The success at last week’s ARIA awards of Brisbane band Sheppard and their irresistible hit Geronimo got me thinking – why does anyone shout ‘Geronimo’ before a leap into danger? Wasn’t Geronimo a 19th-century Native American warrior? Was his name shouted then? Why did the practice persist? The amateur etymologist in me couldn’t resist doing a little sleuthing. Here’s what I’ve found. As is sometimes the case (eg, with the word ‘okay’), something brought the new expression about, but it’s likely it took a sequence of events to keep it alive.
Yes, Geronimo was a Native American warrior. He was born in 1829 and given the name Goyathlay (‘the one who yawns’) in the Mescalero-Chiricahua language. In 1851, after Mexican soldiers massacred his camp while he and other men were in town trading, he was involved in tracking and attacking the soldiers. He went into battle with a knife and, regardless of the gunfire, repeatedly threw himself at the enemy. This battle is where the name ‘Geronimo’ began, either as a repeated panicked call from the soldiers to Saint Jerome (‘Geronimo’ in Spanish) to save them from this apparently unstoppable warrior, or from their mispronunciation of his name.

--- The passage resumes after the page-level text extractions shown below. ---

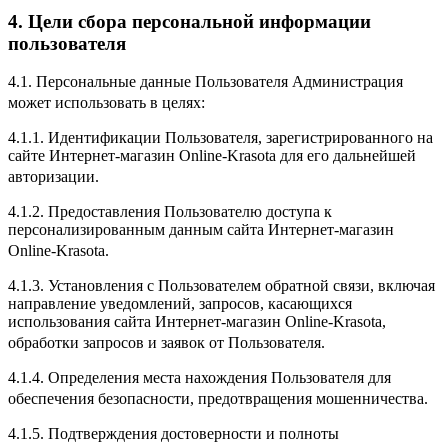
4. Цели сбора персональной информации
пользователя
4.1. Персональные данные Пользователя Администрация
может использовать в целях:
4.1.1. Идентификации Пользователя, зарегистрированного на
сайте Интернет-магазин Online-Krasota для его дальнейшей
авторизации.
4.1.2. Предоставления Пользователю доступа к
персонализированным данным сайта Интернет-магазин
Online-Krasota.
4.1.3. Установления с Пользователем обратной связи, включая
направление уведомлений, запросов, касающихся
использования сайта Интернет-магазин Online-Krasota,
обработки запросов и заявок от Пользователя.
4.1.4. Определения места нахождения Пользователя для
обеспечения безопасности, предотвращения мошенничества.
4.1.5. Подтверждения достоверности и полноты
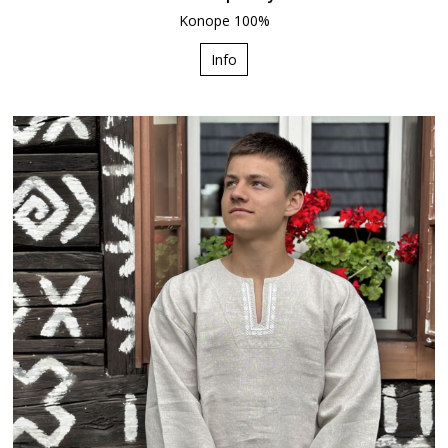
Konope 100%
Info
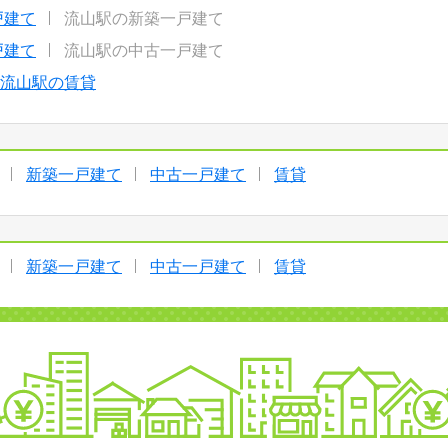
戸建て
流山駅の新築一戸建て
戸建て
流山駅の中古一戸建て
流山駅の賃貸
新築一戸建て
中古一戸建て
賃貸
新築一戸建て
中古一戸建て
賃貸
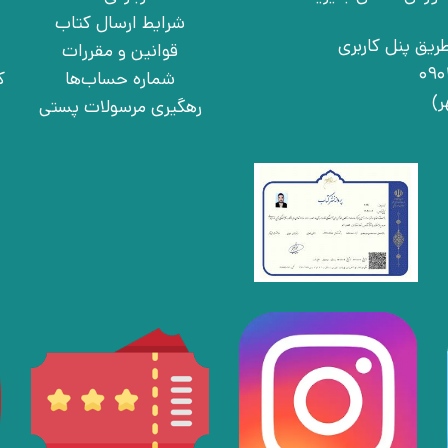
شرایط ارسال کتاب
ریق پنل کاربری
قوانین و مقررات
شماره حساب‌ها
ک
رهگیری مرسولات پستی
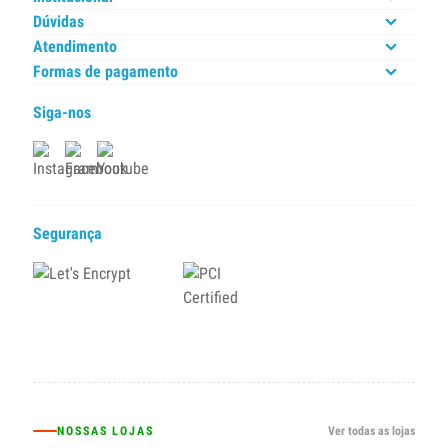
Dúvidas
Atendimento
Formas de pagamento
Siga-nos
Segurança
NOSSAS LOJAS
Ver todas as lojas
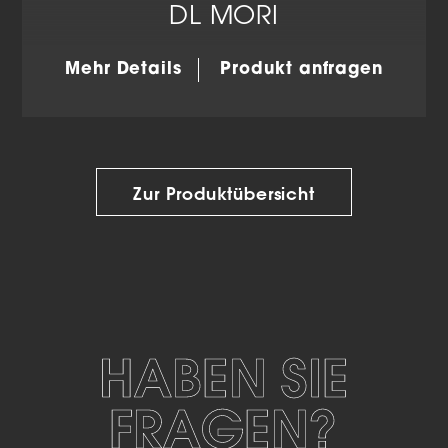
DL MORI
Mehr Details
Produkt anfragen
Zur Produktübersicht
HABEN SIE
FRAGEN?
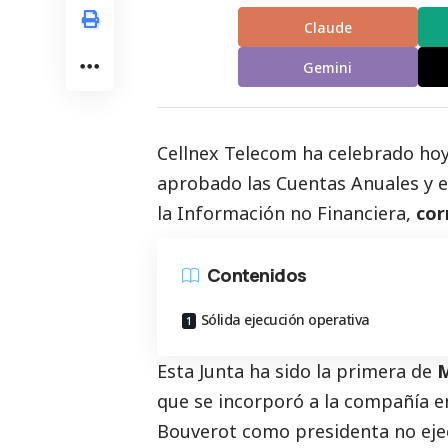
Claude
Gemini
Cellnex Telecom
ha celebrado hoy 
aprobado las Cuentas Anuales y e
la Información no Financiera,
cor
Contenidos
Sólida ejecución operativa
Esta Junta ha sido la primera de
M
que se incorporó a la compañía e
Bouverot como presidenta no ejec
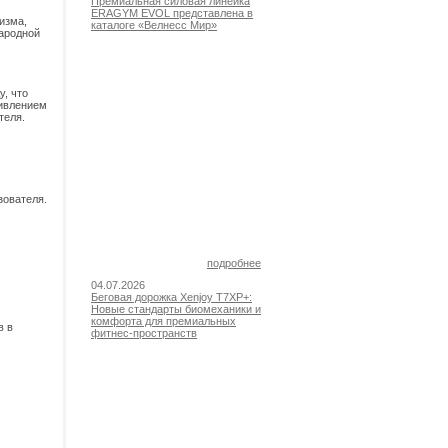
Премиальная силовая линейка
ERAGYM EVOL представлена в
изма,
каталоге «Велнесс Мир»
ародной
у, что
тивлением
теля.
зователя.
подробнее
04.07.2026
Беговая дорожка Xenjoy T7XP+:
Новые стандарты биомеханики и
комфорта для премиальных
в в
фитнес-пространств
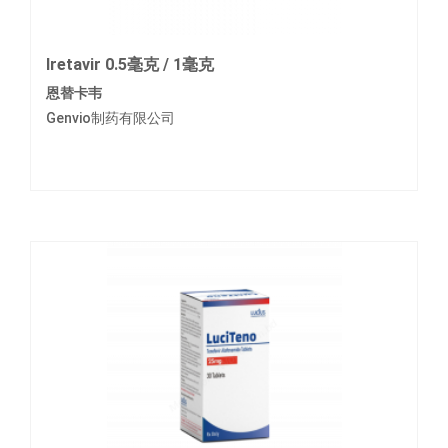
Iretavir 0.5毫克 / 1毫克
恩替卡韦
Genvio制药有限公司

From that time, there are stories (some might be true, some apocryphal) of his name being shouted out during the daring attacks and escapes that were a feature of his decades of armed resistance to the Mexicans and then to US forces. In 1886, his band of 38 became one of the last to end their resistance and surrender.
He became a prisoner, and his story might have ended there, but for an unexpected turn early in the 20th century. Well into his seventies, Geronimo became a celebrity. While still a prisoner, he was invited to participate in the 1904 St Louis World’s Fair and, with presidential permission, he did. From there, his fame grew. He rode in President Theodore Roosevelt’s inaugural parade in 1905 and dictated an autobiography.
All this probably kept the interest in him and his story going after his death in 1909. With his story popular and well documented, in 1939 it was turned into a movie. There was also a song of the name around at the time.
Coincidentally, it was around this time that the parachute came to be seen not just as something to be used in emergencies, but also as a way to drop troops into action. Some of the first jumps occurred at Fort Benning, Georgia, in 1940 and it was there that the troops – with the movie and/or song and Geronimo’s bold deeds in their heads – took to shouting ‘Geronimo’ when they jumped. By 1941, with the permission of Geronimo’s family, ‘Geronimo’ was incorporated into the insignia of the US Army’s first parachute regiment (the 501st infantry) and war coverage of the exploits of paratroopers had made their call of ‘Geronimo’ common knowledge.
That fixed it in the public mind for at least decades. And then Sheppard came along and pushed the name up in the public consciousness again.